In conclusion, this work demonstrates that hyperbolic geometry, specifically the Lorentz model combined with factorization machines and multi-objective optimization, provides substantial and robust improvements for reciprocal job recommendation. The core insight—that hierarchical asymmetric relationships fundamental to job–candidate matching align naturally with the geometric properties of negatively curved spaces—translates into consistent empirical gains across multiple evaluation strategies with effect sizes (Cohen’s d = 3.13 from five-fold cross-validation) indicating very large practical impact. Beyond immediate performance improvements, our work establishes hyperbolic reciprocal recommendation as a promising research direction with multiple avenues for extension, including multi-resolution hierarchies for complex taxonomies, dynamic curvature learning for evolving domains, fairness-aware geometric constraints for equitable matching, and applications across diverse reciprocal contexts beyond employment.

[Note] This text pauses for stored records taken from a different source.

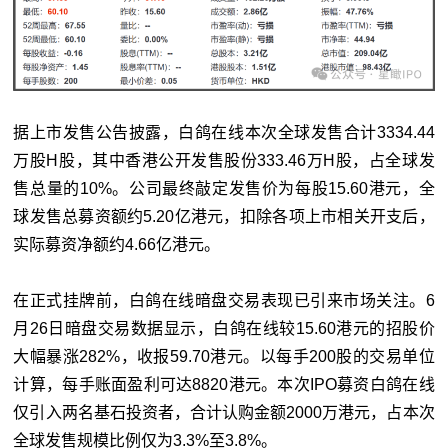
据上市发售公告披露，白鸽在线本次全球发售合计3334.44
万股H股，其中香港公开发售股份333.46万H股，占全球发
售总量的10%。公司最终敲定发售价为每股15.60港元，全
球发售总募资额约5.20亿港元，扣除各项上市相关开支后，
实际募资净额约4.66亿港元。
在正式挂牌前，白鸽在线暗盘交易表现已引来市场关注。6
月26日暗盘交易数据显示，白鸽在线较15.60港元的招股价
大幅暴涨282%，收报59.70港元。以每手200股的交易单位
计算，每手账面盈利可达8820港元。本次IPO募资白鸽在线
仅引入两名基石投资者，合计认购金额2000万港元，占本次
全球发售规模比例仅为3.3%至3.8%。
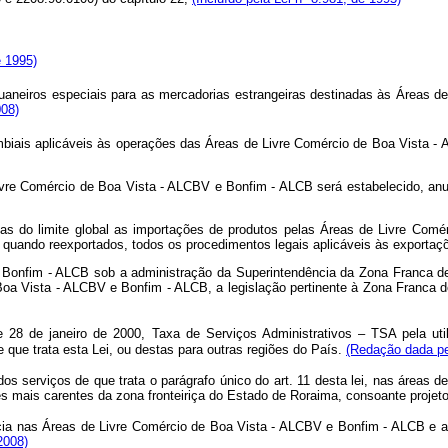
e 1995)
aneiros especiais para as mercadorias estrangeiras destinadas às Áreas 
008)
biais aplicáveis às operações das Áreas de Livre Comércio de Boa Vista 
Livre Comércio de Boa Vista - ALCBV e Bonfim - ALCB será estabelecido, anu
ídas do limite global as importações de produtos pelas Áreas de Livre Co
quando reexportados, todos os procedimentos legais aplicáveis às exportaçõ
 Bonfim - ALCB sob a administração da Superintendência da Zona Franca d
 Boa Vista - ALCBV e Bonfim - ALCB, a legislação pertinente à Zona Franca
 28 de janeiro de 2000, Taxa de Serviços Administrativos – TSA pela util
que trata esta Lei, ou destas para outras regiões do País.
(Redação dada pel
dos serviços de que trata o parágrafo único do art. 11 desta lei, nas áreas
 mais carentes da zona fronteiriça do Estado de Roraima, consoante proje
lância nas Áreas de Livre Comércio de Boa Vista - ALCBV e Bonfim - ALCB e
2008)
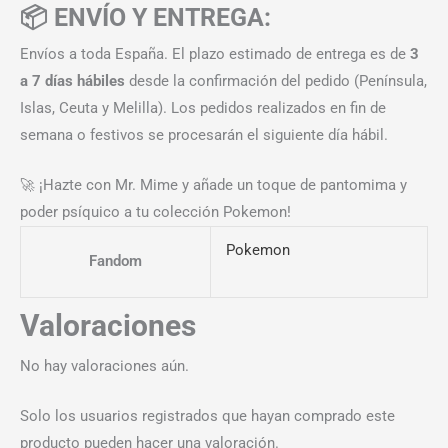
📦 ENVÍO Y ENTREGA:
Envíos a toda España. El plazo estimado de entrega es de
3
a 7 días hábiles
desde la confirmación del pedido (Península,
Islas, Ceuta y Melilla). Los pedidos realizados en fin de
semana o festivos se procesarán el siguiente día hábil.
🚀 ¡Hazte con Mr. Mime y añade un toque de pantomima y
poder psíquico a tu colección Pokemon!
Pokemon
Fandom
Valoraciones
No hay valoraciones aún.
Solo los usuarios registrados que hayan comprado este
producto pueden hacer una valoración.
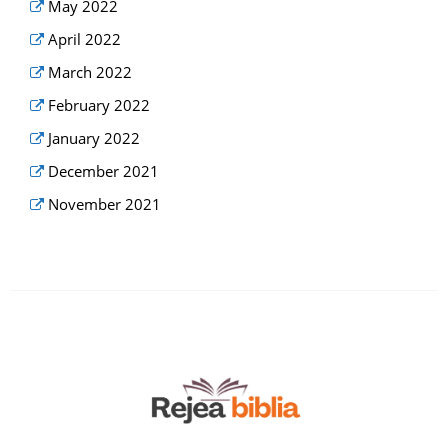
May 2022
April 2022
March 2022
February 2022
January 2022
December 2021
November 2021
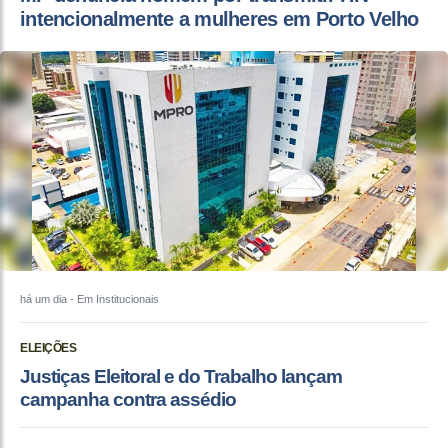
intencionalmente a mulheres em Porto Velho
há um dia
- Em Institucionais
ELEIÇÕES
Justiças Eleitoral e do Trabalho lançam
campanha contra assédio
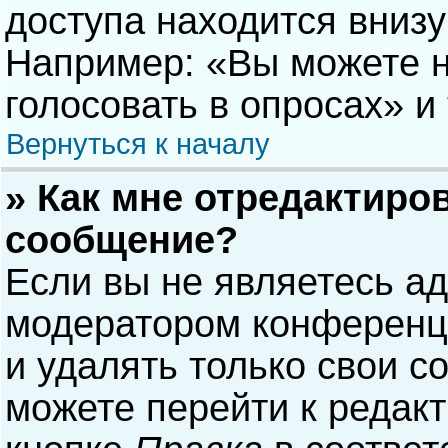
доступа находится вниз
Например: «Вы можете н
голосовать в опросах» и т
Вернуться к началу
» Как мне отредактиро
сообщение?
Если вы не являетесь а
модератором конференци
и удалять только свои 
можете перейти к редак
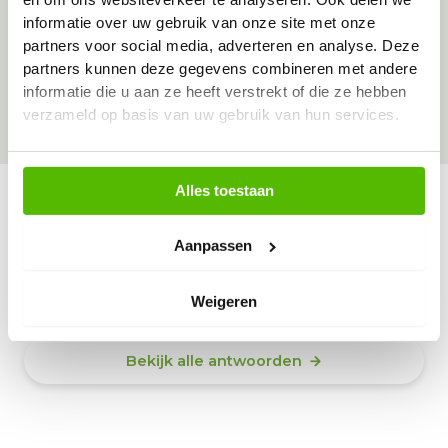
informatie over uw gebruik van onze site met onze
Over onze goede doelen
partners voor social media, adverteren en analyse. Deze
partners kunnen deze gegevens combineren met andere
informatie die u aan ze heeft verstrekt of die ze hebben
verzameld op basis van uw gebruik van hun services.
Alles toestaan
Vraag & antwoord
Aanpassen
De meest voorkomende vragen over onze dienst vind
je hier.
Weigeren
Bekijk alle antwoorden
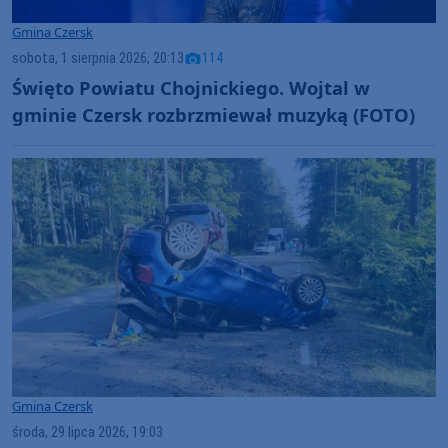
Gmina Czersk
sobota, 1 sierpnia 2026, 20:13
114
Święto Powiatu Chojnickiego. Wojtal w
gminie Czersk rozbrzmiewał muzyką (FOTO)
Gmina Czersk
środa, 29 lipca 2026, 19:03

As automated recommendation systems increasingly mediate access to economic, social, and educational opportunities, ensuring these systems achieve not merely accuracy but also fairness, transparency, and accountability becomes essential. The geometric framework introduced here provides one step toward this goal by making hierarchical relationships explicit and amenable to inspection, but substantial work remains to translate technical advances into systems that serve diverse stakeholders equitably.